New FDA approved drug to treat infants with respiratory distress syndrome

Scientific advances at The Scripps Research Institute have led to a new drug Surfaxin® (lucinactant), approved today by the U.S. Food and Drug Administration (FDA) to treat infant respiratory distress syndrome.

"I am excited that our scientific findings will help save lives," said Charles Cochrane, M.D., professor emeritus at Scripps Research. "Many years of work in our basic research laboratory at The Scripps Research Institute made this landmark development possible."

Respiratory distress syndrome (also known as neonatal respiratory distress syndrome) is a life-threatening condition affecting pre-term infants. The more premature an infant is, the more likely he or she is to suffer from it and die.

The condition occurs when infants are born prior to the time when natural surfactant is made in their lungs.
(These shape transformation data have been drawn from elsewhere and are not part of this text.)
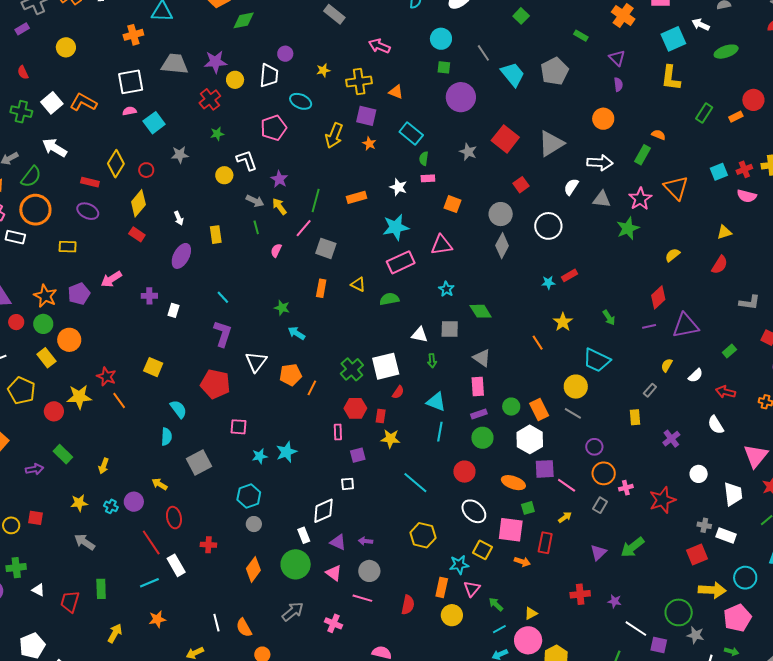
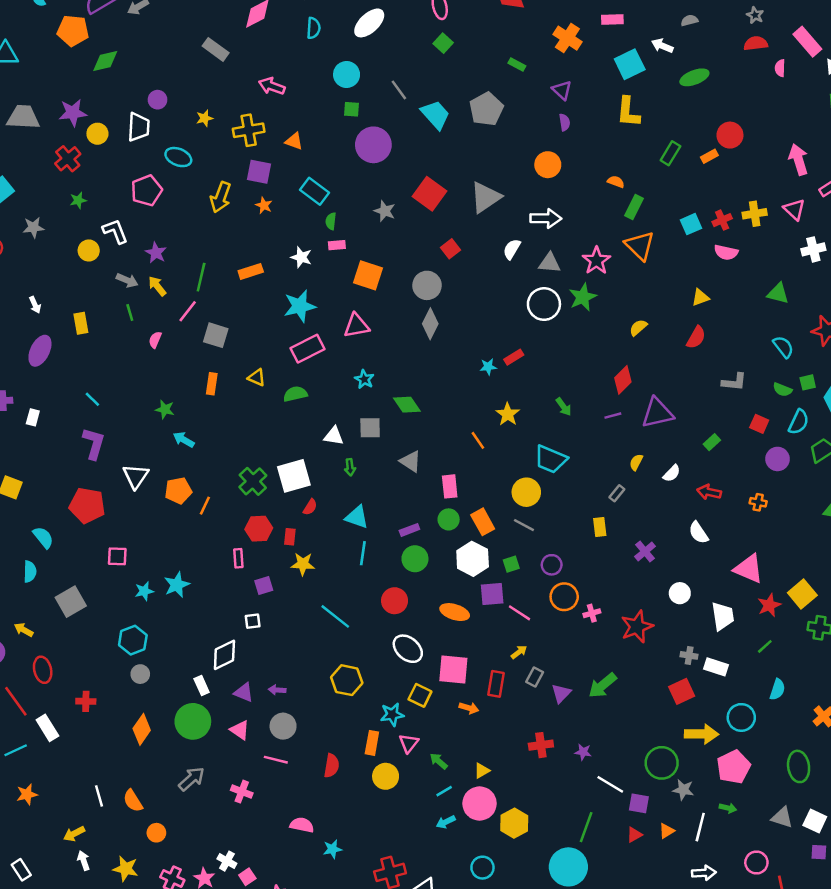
green rectangle: (643, 155) -> (634, 207), moved
orange square: (453, 204) -> (368, 275), size x1.4
white circle: (548, 226) -> (544, 304), moved
pink rectangle: (478, 387) -> (450, 486), moved
pink triangle: (756, 456) -> (749, 569), turned -44
gray rectangle: (600, 505) -> (535, 677), moved
green square: (528, 508) -> (511, 564), moved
Surfactant is a liquid that coats the inside of the lungs, helping to keep the air sacs open and making normal breathing possible. Without enough surfactant, the lungs collapse and the body can be starved of oxygen.

In addition to mechanical ventilation, current treatments for pre-term infants involve using surfactants derived from chopped cow or pig lungs. However, animal-derived surfactants are expensive, contain material that can be injurious to the lungs, and cannot be produced in quantities sufficient to treat pre-term infants worldwide. In addition, animal-derived surfactants can only be used once since they cause an immune reaction; in contrast, the new synthetic surfactant is not immunogenic.